* [About this exercise] Write every record below out exactly; no images.

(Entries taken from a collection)
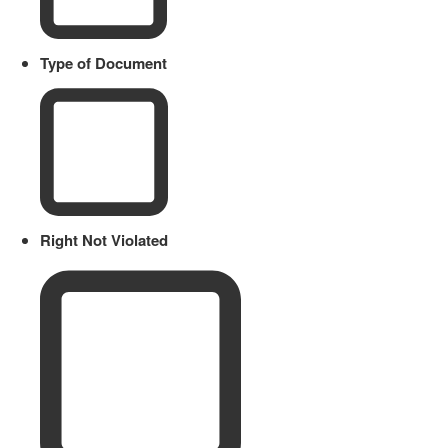
Type of Document
Right Not Violated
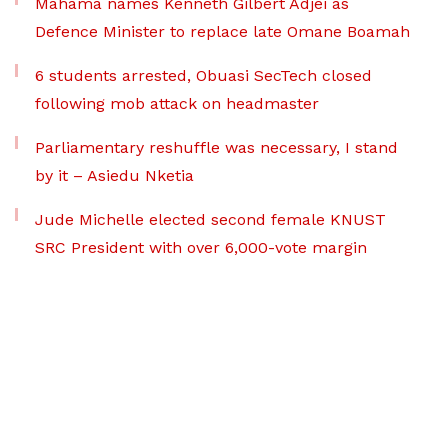
Mahama names Kenneth Gilbert Adjei as
Defence Minister to replace late Omane Boamah
6 students arrested, Obuasi SecTech closed
following mob attack on headmaster
Parliamentary reshuffle was necessary, I stand
by it – Asiedu Nketia
Jude Michelle elected second female KNUST
SRC President with over 6,000-vote margin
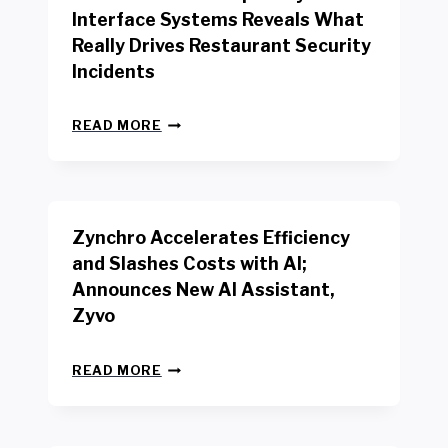
R
Interface Systems Reveals What
E
Really Drives Restaurant Security
T
A
Incidents
I
L
N
W
READ MORE
E
O
W
R
B
K
E
E
N
R
Zynchro Accelerates Efficiency
C
S
H
A
and Slashes Costs with AI;
M
F
Announces New AI Assistant,
A
E
R
Zyvo
T
K
Y
R
A
Z
E
READ MORE
C
Y
P
T
N
O
D
C
R
R
H
T
I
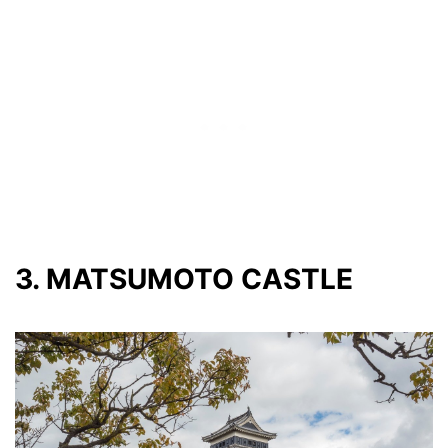
3. MATSUMOTO CASTLE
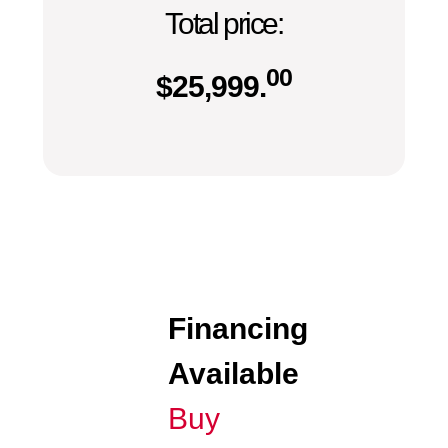
Total price:
00
$
25,999.
Financing
Available
Buy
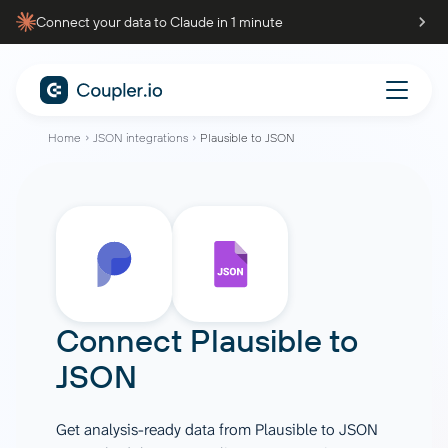
Connect your data to Claude in 1 minute
Home
JSON integrations
Plausible to JSON
Connect
Plausible
to
JSON
Get analysis-ready data from Plausible to JSON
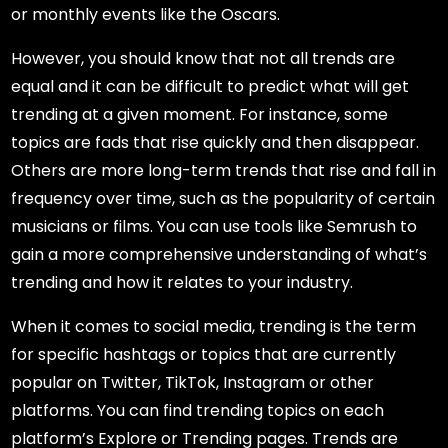
or monthly events like the Oscars.
However, you should know that not all trends are
equal and it can be difficult to predict what will get
trending at a given moment. For instance, some
topics are fads that rise quickly and then disappear.
Others are more long-term trends that rise and fall in
frequency over time, such as the popularity of certain
musicians or films. You can use tools like Semrush to
gain a more comprehensive understanding of what’s
trending and how it relates to your industry.
When it comes to social media, trending is the term
for specific hashtags or topics that are currently
popular on Twitter, TikTok, Instagram or other
platforms. You can find trending topics on each
platform’s Explore or Trending pages. Trends are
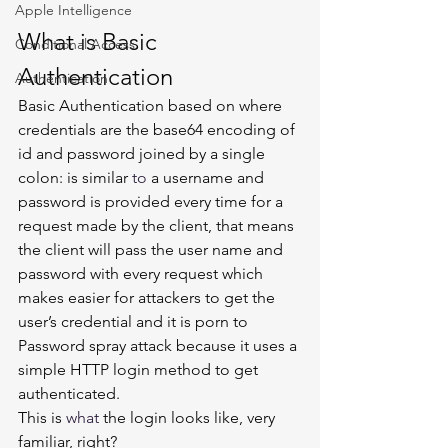
Apple Intelligence
What is Basic 
Conditional Access
Authentication  
Authentication
Basic Authentication based on where 
credentials are the base64 encoding of 
id and password joined by a single 
colon: is similar 
to
 a username and 
password is provided every time for a 
request made by the client, that means 
the client will pass the user name and 
password with every request which 
makes easier for attackers to get the 
user’s credential and it is porn to 
Password spray attack because it uses a 
simple HTTP login method to get 
authenticated. 
This is 
what
 the login looks like, very 
familiar, right?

* [Exercise answer]
Type of Document
Right Not Violated
Mahama names Kenneth Gilbert Adjei as
Defence Minister to replace late Omane Boamah
6 students arrested, Obuasi SecTech closed
following mob attack on headmaster
Parliamentary reshuffle was necessary, I stand
by it – Asiedu Nketia
Jude Michelle elected second female KNUST
SRC President with over 6,000-vote margin
R
Interface Systems Reveals What
E
Really Drives Restaurant Security
T
A
Incidents
I
L
N
W
READ MORE
E
O
W
R
B
K
E
E
N
R
Zynchro Accelerates Efficiency
C
S
H
A
and Slashes Costs with AI;
M
F
Announces New AI Assistant,
A
E
R
Zyvo
T
K
Y
R
A
Z
E
READ MORE
C
Y
P
T
N
O
D
C
R
R
H
T
I
3. MATSUMOTO CASTLE
Total price:
00
$
25,999.
Financing
Available
Buy
Connect your data to Claude in 1 minute
Home
JSON integrations
Plausible to JSON
Connect
Plausible
to
JSON
Get analysis-ready data from Plausible to JSON
or monthly events like the Oscars.
However, you should know that not all trends are
equal and it can be difficult to predict what will get
trending at a given moment. For instance, some
topics are fads that rise quickly and then disappear.
Others are more long-term trends that rise and fall in
frequency over time, such as the popularity of certain
musicians or films. You can use tools like Semrush to
gain a more comprehensive understanding of what’s
trending and how it relates to your industry.
When it comes to social media, trending is the term
for specific hashtags or topics that are currently
popular on Twitter, TikTok, Instagram or other
platforms. You can find trending topics on each
platform’s Explore or Trending pages. Trends are
Apple Intelligence
What is Basic 
Conditional Access
Authentication  
Authentication
Basic Authentication based on where 
credentials are the base64 encoding of 
id and password joined by a single 
colon: is similar 
to
 a username and 
password is provided every time for a 
request made by the client, that means 
the client will pass the user name and 
password with every request which 
makes easier for attackers to get the 
user’s credential and it is porn to 
Password spray attack because it uses a 
simple HTTP login method to get 
authenticated. 
This is 
what
 the login looks like, very 
familiar, right?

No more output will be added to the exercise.